Tür ins Nirgendwo
Mit der "Orange Box" liefert Valve "Half-Life 2" als Komplettsammlung ab: Neben der Fortsetzung der Half-Life-Episodenserie und dem Multiplayer-Shooter "Team Fortress" überzeugt vor allem "Portal" als eines der faszinierendsten und originellsten Spielkonzepte des gesamten Genres.

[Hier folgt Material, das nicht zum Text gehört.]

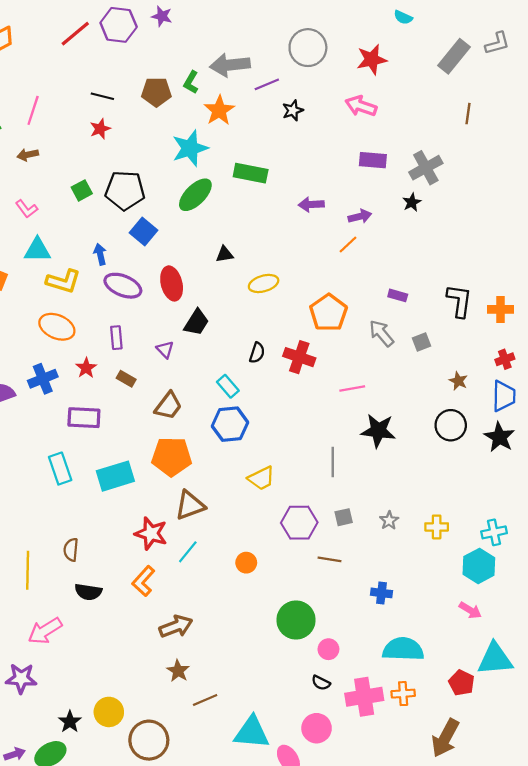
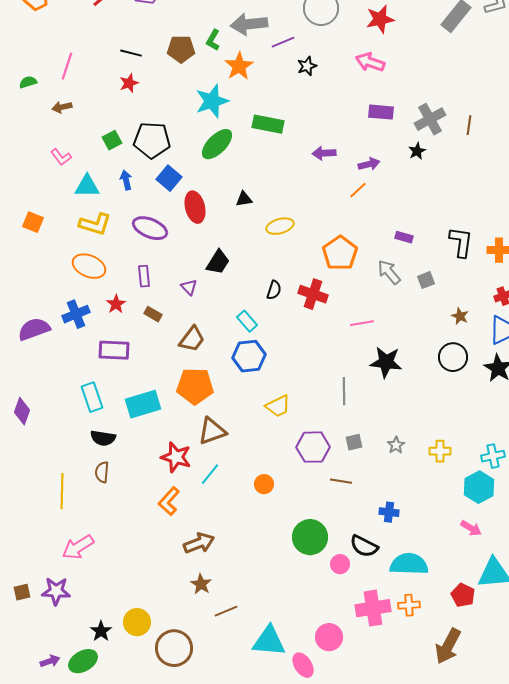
brown line: (468, 114) -> (469, 125), moved
cyan triangle: (37, 250) -> (87, 186), moved
blue arrow: (100, 254) -> (126, 180), moved
red ellipse: (172, 283) -> (195, 207), moved
black semicircle: (88, 592) -> (103, 438), moved
black semicircle: (321, 683) -> (364, 546), moved, size x1.6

Dass Egoshooter eine neue Form des interaktiven Erzählens darstellen können, zeigt sich leider nur allzu selten. Nur wenige Titel nutzen die einzigartigen Chancen, das "Erleben" einer Handlung durch die Augen eines Protagonisten ansprechend zu gestalten, und oft - wie leider auch im atmosphärischen "Bioshock" (Architecture and Morality) - ist die Story nur nebenbei erzählte Dekoration, die optionale Hintergrundinformationen für Rätsel à la "Bring A nach B" bietet. Der Genre-Primus "Half-Life 2" beweist in seiner neuesten Inkarnation, dass Hersteller Valve sich nicht auf den Lorbeeren ausruht, sondern kontinuierlich an der Aufgabe arbeitet, eine neue Form des Erzählens für das eigenständige Medium voranzubringen. Die "Orange Box" versammelt zum regulären Preis eines einzelnen Spiels "Half-Life 2", "Episode 1 & 2", "Team Fortress" sowie "Portal".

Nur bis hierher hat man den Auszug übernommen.